Remote execution of workflows
To run atomate2 in a remote cluster, repeat the steps of creating a conda environment and
installing the Python libraries on that cluster. Note that this is only possible for clusters you have passwordless
access to, which can be achieved by using ssh-keys. The calculation request is initiated in your local computer
and is sent to the remote cluster through the jobflow_remote library which is then actually run on that cluster
based on the input parameters you provided.
Jobflow-remote consists of three parts — User, Runner, and Worker. The
first is where the user creates new Flows and adds them to the DB. It also allows checking the state of the Jobs
and analyzing/fixing failed ones. The second is where the daemon runs, taking care of advancing the state of the
Jobs. The third is where the Jobs are actually executed. All these should have a Python environment with at least
jobflow-remote installed and configured. This is explained in the following sections. The full documentation of
jobflow-remote can be found here.
Installing jobflow_remote
jobflow_remote is a Python addition to jobflow that allows to run jobflow Jobs and Flows on remote resources.
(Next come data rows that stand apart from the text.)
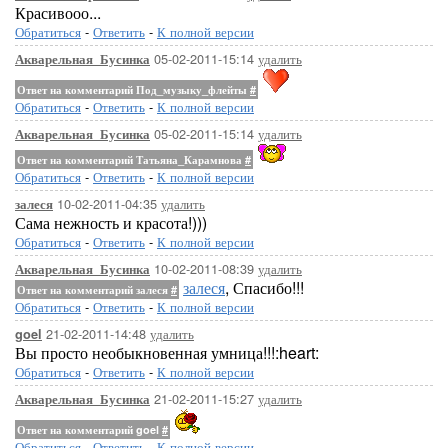
Красивооо...
Обратиться
-
Ответить
-
К полной версии
05-02-2011-15:14
удалить
Акварельная_Бусинка
Ответ на комментарий Под_музыку_флейты
#
Обратиться
-
Ответить
-
К полной версии
05-02-2011-15:14
удалить
Акварельная_Бусинка
Ответ на комментарий Татьяна_Карамнова
#
Обратиться
-
Ответить
-
К полной версии
10-02-2011-04:35
удалить
залеся
Сама нежность и красота!)))
Обратиться
-
Ответить
-
К полной версии
10-02-2011-08:39
удалить
Акварельная_Бусинка
залеся
, Спасибо!!!
Ответ на комментарий залеся
#
Обратиться
-
Ответить
-
К полной версии
21-02-2011-14:48
удалить
goel
Вы просто необыкновенная умница!!!:heart:
Обратиться
-
Ответить
-
К полной версии
21-02-2011-15:27
удалить
Акварельная_Бусинка
Ответ на комментарий goel
#
Обратиться
-
Ответить
-
К полной версии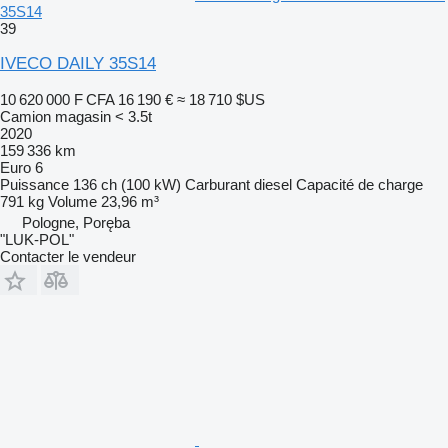
35S14
39
IVECO DAILY 35S14
10 620 000 F CFA
16 190 €
≈ 18 710 $US
Camion magasin < 3.5t
2020
159 336 km
Euro 6
Puissance
136 ch (100 kW)
Carburant
diesel
Capacité de charge
791 kg
Volume
23,96 m³
Pologne, Poręba
"LUK-POL"
Contacter le vendeur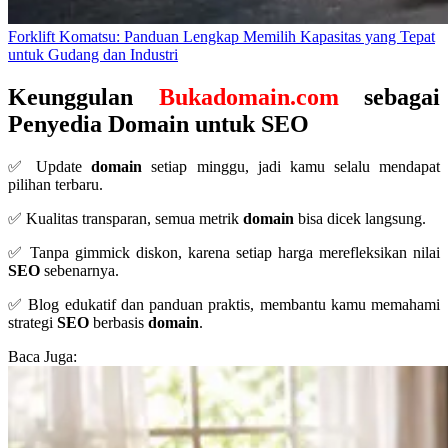
Forklift Komatsu: Panduan Lengkap Memilih Kapasitas yang Tepat
untuk Gudang dan Industri
Keunggulan
Bukadomain.com
sebagai
Penyedia Domain untuk SEO
✅ Update
domain
setiap minggu, jadi kamu selalu mendapat
pilihan terbaru.
✅ Kualitas transparan, semua metrik
domain
bisa dicek langsung.
✅ Tanpa gimmick diskon, karena setiap harga merefleksikan nilai
SEO
sebenarnya.
✅ Blog edukatif dan panduan praktis, membantu kamu memahami
strategi
SEO
berbasis
domain
.
Baca Juga: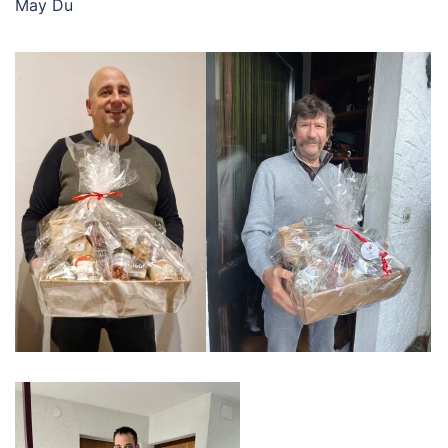
May Du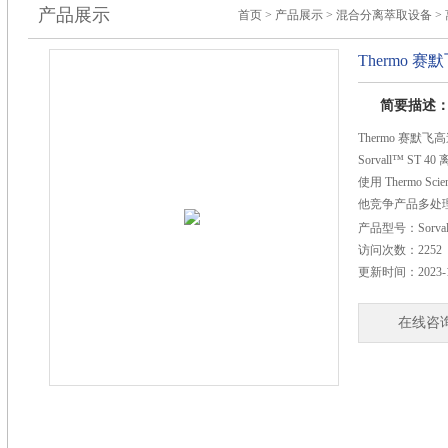
产品展示
首页
>
产品展示
>
混合分离萃取设备
>
Thermo 
简要描述
Thermo 赛默
Sorvall™ ST 
使用 Thermo Sci
他竞争产品多处理 
100% 的带生
产品型号：
Sorva
机工效学设计，
访问次数：
2252
处理操作。创新
更新时间：
2023-
变得安全、简单
在线咨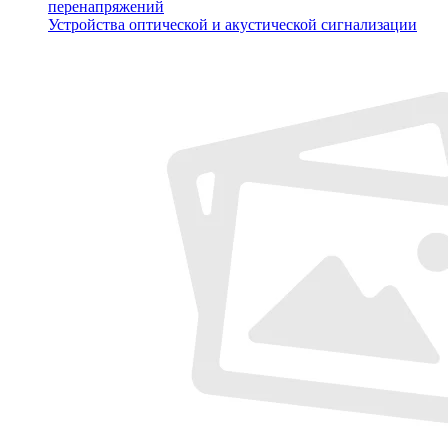
перенапряжений
Устройства оптической и акустической сигнализации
As such, it should be installed separately into the same environment with atomate2 and jobflow. To install,
simply activate the environment and run pip command:
(atomate2-env) user@host:~$ pip install jobflow-remote
jf command should become available in the environment.
Configuring jobflow_remote
Add the following jobflow_remote configuration file to ~/.jfremote/timewarp.yaml on your local computer.
Replace timewarp.yaml with the name of your remote cluster. pre_run invokes the commands run before running
the calculation. Modify this according to your needs.
timewarp.yaml:
name: timewarp
log_level: debug
workers:
timewarp_worker:
type: remote
interactive_login: false
scheduler_type: slurm
work_dir: /home/user/atomate2
pre_run: |
source ~/.bashrc
source atomate2-env/bin/activate
timeout_execute: 60
host: cluster.uni.edu
user: user
queue:
store:
type: MongoStore
host: localhost
database: timewarp
collection_name: queue
exec_config: {}
jobstore:
docs_store:
type: MongoStore
database: timewarp
host: localhost
port: 27017
collection_name: outputs
additional_stores:
data:
type: GridFSStore
database: timewarp
host: localhost
port: 27017
collection_name: outputs_blobs
work_dir is the working directory (i.e., directory where calculations are run), and
pre_run commands activate the Python environment with atomate2 and jobflow-remote installed on the remote cluster.
One can get the full stub of the config file with dummy values by running jf project generate.
After that, we configure the commands to use both on local and remote machines. On the remote server, create the
file ~/.config/atomate2/atomate2.yaml with the following content.
atomate2.yaml:
AIMS_CMD: srun aims.x > aims.out
Then add the following line to the ~/.bashrc on the remote computer,
export ATOMATE2_CONFIG_FILE="${HOME}/.config/atomate2/atomate2.yaml"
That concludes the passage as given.